Im Gefolge der Planungen des II. Golfkrieges wurde wohl als psychologische Maßnahme der Kriegsführung die Öffentlichkeit mit der Möglichkeit bioterroristischer Anschläge konfrontiert. Gesundheits- und Sicherheitsbehörden gefährdeter Länder waren gezwungen, ein Notfallkonzept zu erarbeiten. Bedeutungsvoll war dabei die Frage der willkürlichen Freisetzung eines Erregers, dem Pockenvirus, das seit 1977 nicht mehr aufgetreten ist.
Offiziell gibt es derzeit nur zwei Lagerstätten für Pockenvirusstämme: Centers for Disease Control and Prevention, Atlanta (USA) und Institut Vector, Nowosibirsk (GUS). Im Mai 1980 hatte die Weltgesundheitsorganisation (WHO) die Welt für frei von Pocken erklärt.
Beim Pockenvirus, dem Variola-Virus, handelt es sich um einen Vertreter der Poxviridae, Genus Orthopoxvirus. Antigenetisch ist das Virus eng mit dem Affenpockenvirus verwandt. Bei diesem seit Ende der 1970er Jahre eradizierten Erreger, war der Mensch das einzige Reservoir. Ansteckungen konnten nur auf aerogenem Weg von infizierten auf nicht-infizierte Menschen erfolgen.
In Abhängigkeit von physikalischen Faktoren, z.B. Trockenheit, Luftfeuchtigkeit oder Kälte, bleibt der Erreger in der Umwelt über viele Wochen infektiös. Ob Pockenviren im Permafrost, wie z. B. in Yakutien (z. B. in Gräbern), infektiös blieben, wurde immer wieder diskutiert und lässt sich sicher nicht grundsätzlich ausschließen. Auch lässt sich mit den neuen Erkenntnissen der Gentechnik zukünftig nicht ausschließen, dass Pockenvirus aus kriminellen oder weltanschaulichen Gründen hergestellt werden könnte.
Das Beispiel des synthetisch hergestellten Poliovirus verdeutlicht diese Möglichkeit nur um so eindringlicher.

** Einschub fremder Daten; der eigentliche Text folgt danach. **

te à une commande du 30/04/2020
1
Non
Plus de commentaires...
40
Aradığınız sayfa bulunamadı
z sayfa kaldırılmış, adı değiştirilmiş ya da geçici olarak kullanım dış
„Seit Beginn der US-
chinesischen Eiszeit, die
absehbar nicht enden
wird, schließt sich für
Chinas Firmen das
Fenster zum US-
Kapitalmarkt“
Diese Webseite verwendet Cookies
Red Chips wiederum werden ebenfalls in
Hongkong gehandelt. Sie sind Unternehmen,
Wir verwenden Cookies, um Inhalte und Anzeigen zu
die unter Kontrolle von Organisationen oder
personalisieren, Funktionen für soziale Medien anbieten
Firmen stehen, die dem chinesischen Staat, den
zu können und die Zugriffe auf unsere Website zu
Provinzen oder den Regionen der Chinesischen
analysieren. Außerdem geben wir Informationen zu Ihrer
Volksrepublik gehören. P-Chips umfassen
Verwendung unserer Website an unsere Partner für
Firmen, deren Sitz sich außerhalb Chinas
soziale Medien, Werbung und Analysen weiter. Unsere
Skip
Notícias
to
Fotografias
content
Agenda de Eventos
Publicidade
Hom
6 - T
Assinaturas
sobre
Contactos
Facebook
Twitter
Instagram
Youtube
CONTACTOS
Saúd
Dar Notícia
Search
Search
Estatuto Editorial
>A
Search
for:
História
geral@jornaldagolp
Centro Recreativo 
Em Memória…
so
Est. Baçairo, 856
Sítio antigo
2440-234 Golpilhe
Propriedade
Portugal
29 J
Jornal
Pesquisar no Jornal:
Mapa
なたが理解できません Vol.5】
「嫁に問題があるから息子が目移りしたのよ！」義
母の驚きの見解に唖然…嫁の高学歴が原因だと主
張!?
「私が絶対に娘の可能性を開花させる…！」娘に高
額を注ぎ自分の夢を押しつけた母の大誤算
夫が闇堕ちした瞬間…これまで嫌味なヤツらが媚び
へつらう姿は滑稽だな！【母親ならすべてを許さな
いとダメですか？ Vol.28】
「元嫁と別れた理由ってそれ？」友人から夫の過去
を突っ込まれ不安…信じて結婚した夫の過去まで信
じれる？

Die Inkubationszeit (Zeit zwischen Infektion und Ausbruch der Krankheit) der Pocken betrug 12 bis 14 Tage. An Pocken Erkrankte waren mit Beginn des Fiebers und für die Dauer des Exanthems (Hautausschlag), etwa 3 Wochen, ansteckend. Mit fortschreitender Dauer der Erkrankung nahm die Infektiosität ab.
Das klinische Bild der Pocken war durch die typischen Effloreszenzen geprägt. Kurz nach dem Fieberbeginn schossen die Hauterscheinungen mit Papeln auf, die in der Folge zu eitergefüllten Blasen und schließlich zu verkrustenden Pusteln wurden. Im Gegensatz zu Windpocken boten die Effloreszenzen ein monomorphes Bild.
Die Mehrzahl der an Pocken erkrankten Menschen überlebten die Erkrankung in der Regel mit einer ausgeprägten Narbenbildung. Als Komplikation galten hämorrhagische Verläufe. Bei Personen mit einer Teilimmunität kam es zu leichteren Verläufen mit einer niedrigeren Letalität (Sterbensrate).
In den 1970er Jahren stand nocht keine spezifische Therapie zur Verfügung. Heute existieren antivirale Substanzen wie Cidofovir und sind wahrscheinlich wirksam. Durch Plasmaspenden von kürzlich geimpften Soldaten der US Armee, steht nun auch wieder Vaccinia-Hyperimmunglobulin zur Verfügung, das zur Behandlung von Erkrankten oder als Postexpositionsprophylaxe eingesetzt werden kann.
Die Diagnostik der Pocken erfolgt durch die diversen virologischen Methoden, wie Elektronenmikroskopie, Nukleinamplifikationstest und Antigentests.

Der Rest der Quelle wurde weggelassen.